If you currently have social, domestic and pleasure use including commuting, the commuting use will only cover you to drive to your usual place of work each day. If you travel to different addresses for work, even if it’s just once you will need business use cover to be added to your policy.
Check your certificate of motor insurance to see what cover you have on your policy. This is located under section 6 of the certificate. The options for use are: Use for social, domestic and pleasure purposes excluding commuting to work; Use for social, domestic and pleasure purposes including commuting to a single place of work, provided no business visits are made on the way; and Use for social, domestic and pleasure purposes and also additional business use, both including and excluding commercial travelling.
If the cover doesn't currently meet what you use your motorbike for, you can call our customer service team to discuss or amend your policy.
"I insure my child's motorbike in my name because it was too expensive for them to be the policyholder. Is this ok?"
Sorry, no. It means you are not paying the correct price.
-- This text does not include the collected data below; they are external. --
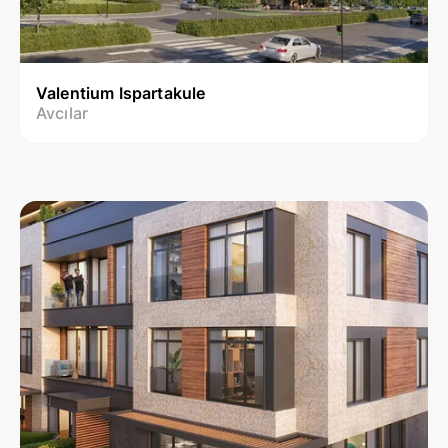
Valentium Ispartakule
Avcılar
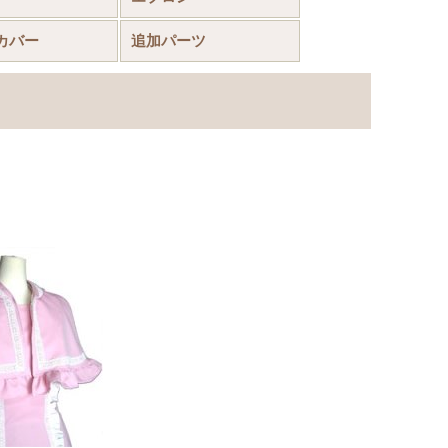
カバー
追加パーツ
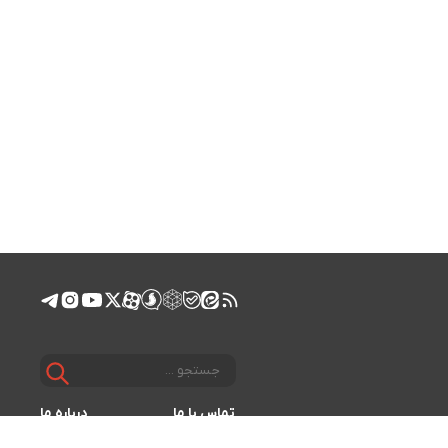
تماس با ما
درباره ما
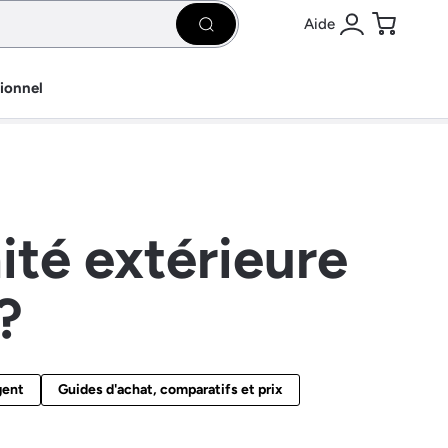
Aide
Rechercher
Se connecter
Panier
sionnel
ité extérieure
?
gent
Guides d'achat, comparatifs et prix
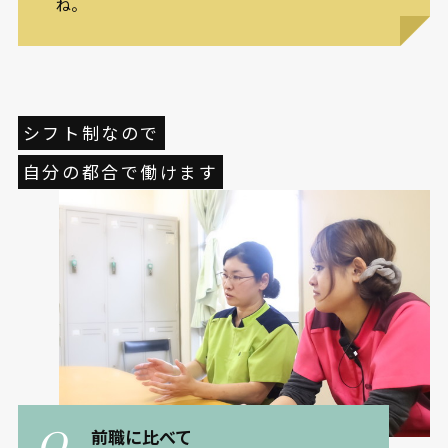
ね。
シフト制なので
自分の都合で働けます
前職に比べて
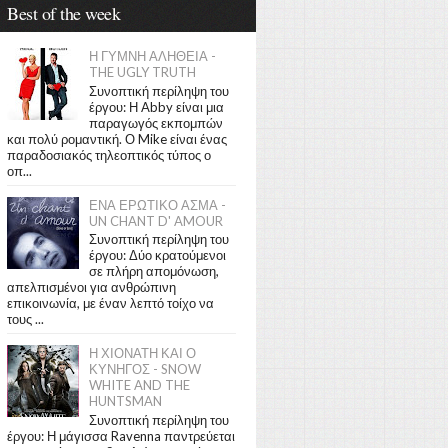
Best of the week
Η ΓΥΜΝΗ ΑΛΗΘΕΙΑ -
THE UGLY TRUTH
Συνοπτική περίληψη του
έργου: Η Abby είναι μια
παραγωγός εκπομπών
και πολύ ρομαντική. Ο Mike είναι ένας
παραδοσιακός τηλεοπτικός τύπος ο
οπ...
ΕΝΑ ΕΡΩΤΙΚΟ ΑΣΜΑ -
UN CHANT D' AMOUR
Συνοπτική περίληψη του
έργου: Δύο κρατούμενοι
σε πλήρη απομόνωση,
απελπισμένοι για ανθρώπινη
επικοινωνία, με έναν λεπτό τοίχο να
τους ...
Η ΧΙΟΝΑΤΗ ΚΑΙ Ο
ΚΥΝΗΓΟΣ - SNOW
WHITE AND THE
HUNTSMAN
Συνοπτική περίληψη του
έργου: Η μάγισσα Ravenna παντρεύεται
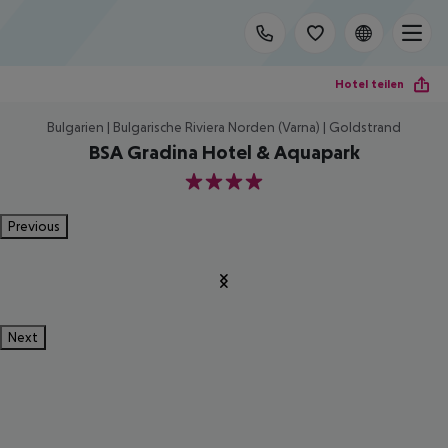
Hotel teilen
Bulgarien | Bulgarische Riviera Norden (Varna) | Goldstrand
BSA Gradina Hotel & Aquapark
4
Previous
Next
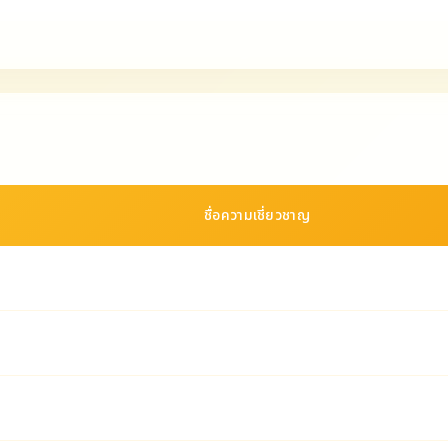
ชื่อความเชี่ยวชาญ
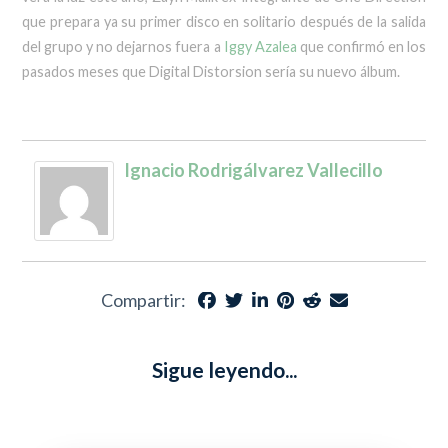
que prepara ya su primer disco en solitario después de la salida
del grupo y no dejarnos fuera a
Iggy Azalea
que confirmó en los
pasados meses que Digital Distorsion sería su nuevo álbum.
Ignacio Rodrigálvarez Vallecillo
Compartir:
Sigue leyendo...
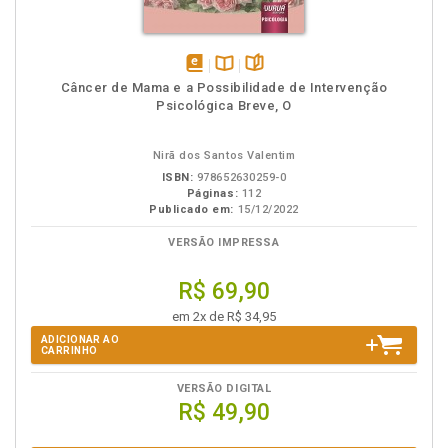
disponível
Disponível
páginas
Câncer de Mama e a Possibilidade de Intervenção
em
na
Psicológica Breve, O
eBook
B.V.
Nirã dos Santos Valentim
ISBN:
978652630259-0
Páginas:
112
Publicado em:
15/12/2022
VERSÃO IMPRESSA
R$ 69,90
em 2x de R$ 34,95
ADICIONAR AO
CARRINHO
VERSÃO DIGITAL
R$ 49,90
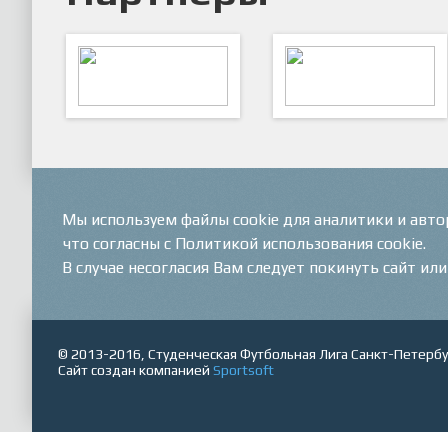
ARTSPORT
ПФК "Кристалл"
Мы используем файлы cookie для аналитики и авт
что согласны с Политикой использования cookie.
В случае несогласия Вам следует покинуть сайт ил
© 2013-2016, Студенческая Футбольная Лига Санкт-Петербу
Сайт создан компанией
Sportsoft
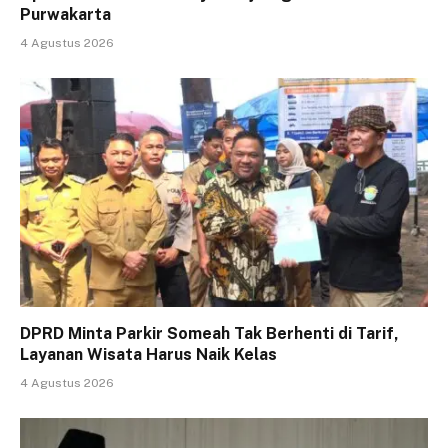
Purwakarta
4 Agustus 2026
DPRD Minta Parkir Someah Tak Berhenti di Tarif,
Layanan Wisata Harus Naik Kelas
4 Agustus 2026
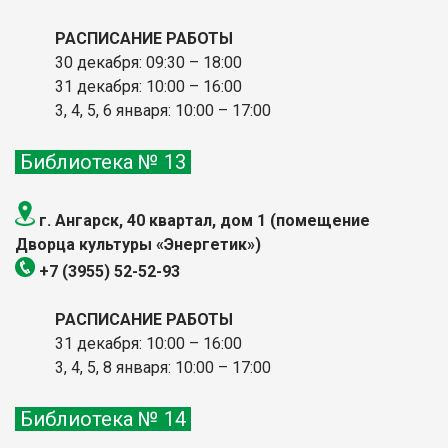
РАСПИСАНИЕ РАБОТЫ
30 декабря: 09:30 – 18:00
31 декабря: 10:00 – 16:00
3, 4, 5, 6 января: 10:00
– 17:00
Библиотека № 13
г. Ангарск, 40 квартал, дом 1 (помещение
Дворца культуры «Энергетик»)
+7 (3955) 52-52-93
РАСПИСАНИЕ РАБОТЫ
31 декабря: 10:00 – 16:00
3, 4, 5, 8 января: 10:00
– 17:00
Библиотека № 14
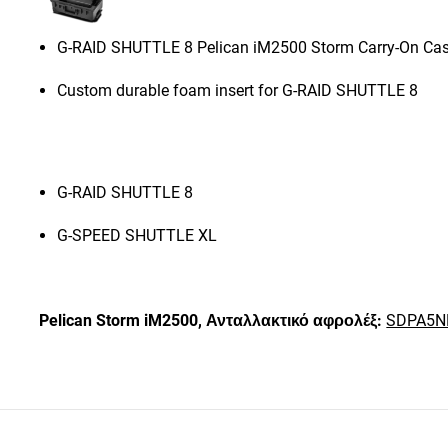
G-RAID SHUTTLE 8 Pelican iM2500 Storm Carry-On Ca
Custom durable foam insert for G-RAID SHUTTLE 8
G-RAID SHUTTLE 8
G-SPEED SHUTTLE XL
Pelican Storm iM2500,
Ανταλλακτικό αφρολέξ:
SDPA5N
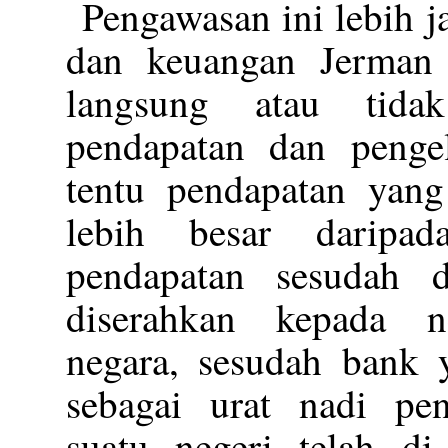
Pengawasan ini lebih j
dan keuangan Jerman n
langsung atau tida
pendapatan dan penge
tentu pendapatan yang
lebih besar daripad
pendapatan sesudah d
diserahkan kepada n
negara, sesudah bank 
sebagai urat nadi p
suatu negeri telah di 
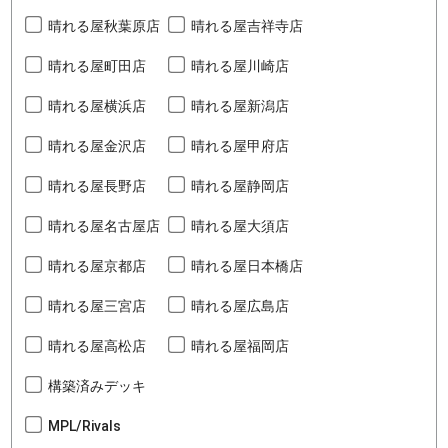
晴れる屋秋葉原店
晴れる屋吉祥寺店
晴れる屋町田店
晴れる屋川崎店
晴れる屋横浜店
晴れる屋新潟店
晴れる屋金沢店
晴れる屋甲府店
晴れる屋長野店
晴れる屋静岡店
晴れる屋名古屋店
晴れる屋大須店
晴れる屋京都店
晴れる屋日本橋店
晴れる屋三宮店
晴れる屋広島店
晴れる屋高松店
晴れる屋福岡店
構築済みデッキ
MPL/Rivals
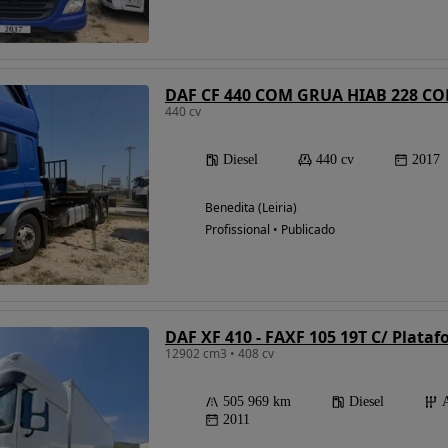
DAF CF 440 COM GRUA HIAB 228 
440 cv
Diesel
440 cv
2017
Benedita (Leiria)
Profissional • Publicado
DAF XF 410 - FAXF 105 19T C/ Plata
12902 cm3 • 408 cv
505 969 km
Diesel
2011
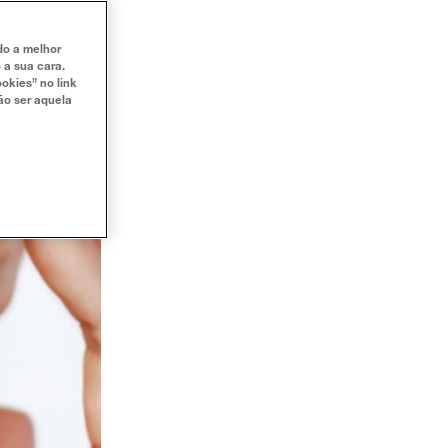
ndo a melhor
 a sua cara.
okies” no link
ão ser aquela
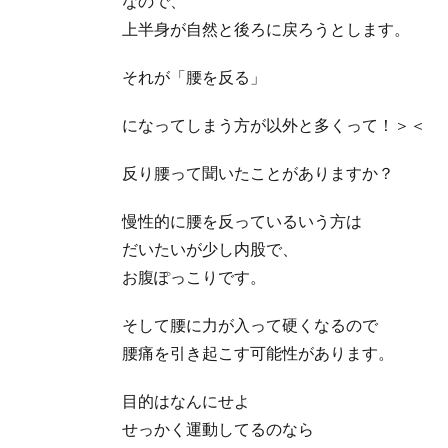
なので、
上半身が自然と後ろに戻ろうとします。
それが「腰を反る」
になってしまう方が以外と多くって！＞＜
反り腰って聞いたことがありますか？
慢性的に腰を反っているいう方は
だいたいが少し内股で、
お腹ぽっこりです。
そして腰に力が入って硬くなるので
腰痛を引き起こす可能性があります。
目的はなんにせよ
せっかく運動してるのなら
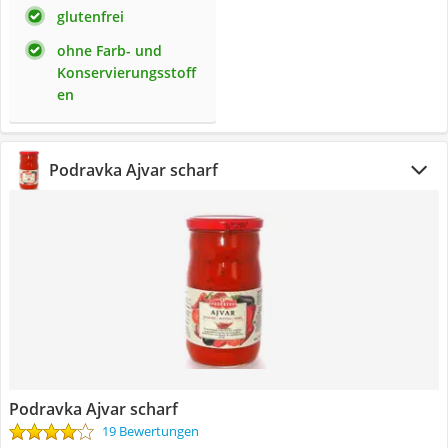
glutenfrei
ohne Farb- und
Konservierungsstoff
en
Podravka Ajvar scharf
Podravka Ajvar scharf
19 Bewertungen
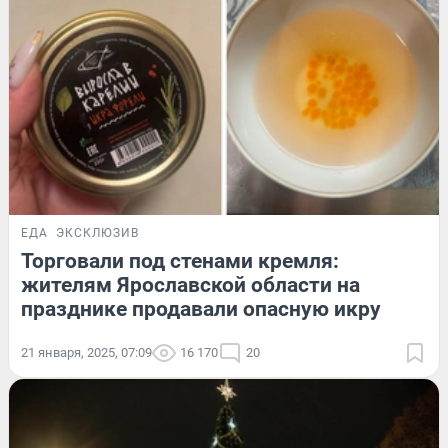
ЕДА
ЭКСКЛЮЗИВ
Торговали под стенами кремля:
жителям Ярославской области на
празднике продавали опасную икру
21 января, 2025, 07:09
16 170
20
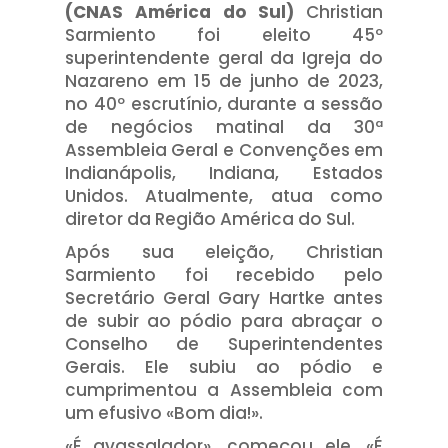
(CNAS América do Sul)
Christian
Sarmiento foi eleito 45º
superintendente geral da Igreja do
Nazareno em 15 de junho de 2023,
no 40º escrutínio, durante a sessão
de negócios matinal da 30ª
Assembleia Geral e Convenções em
Indianápolis, Indiana, Estados
Unidos. Atualmente, atua como
diretor da Região América do Sul.
Após sua eleição, Christian
Sarmiento foi recebido pelo
Secretário Geral Gary Hartke antes
de subir ao pódio para abraçar o
Conselho de Superintendentes
Gerais. Ele subiu ao pódio e
cumprimentou a Assembleia com
um efusivo «Bom dia!».
«É avassalador», começou ele. «É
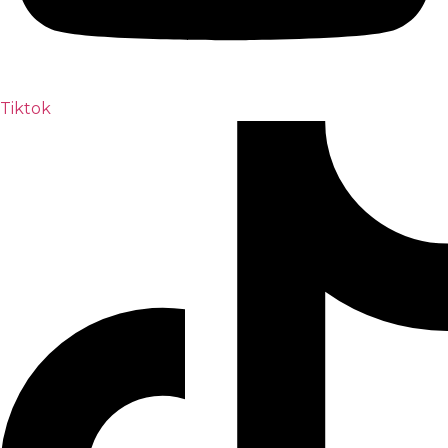
Tiktok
Whilst it's natural to want to help out friends and family, this is called 'fronting' and is actually a form of fraud.
You run the risk of your policy being made null and void, a claim not being paid, your premiums not being refunded and the insurance company seeking recovery for any claims payments or costs, including those relating to third parties. Your details may also be passed to other agencies, which aim to prevent fraud and money laundering.
"My motorbike has been modified, am I covered?"
A modification is any change to your motorbike manufacturer's standard specification.
These include things like changing the exhaust, remapping the engine and any changes to paintwork, suspension, huggers, belly pans or levers.
If you don't tell us what modifications you or previous owners have made to your motorbike, you could risk any claims not being paid and your insurance policy being cancelled.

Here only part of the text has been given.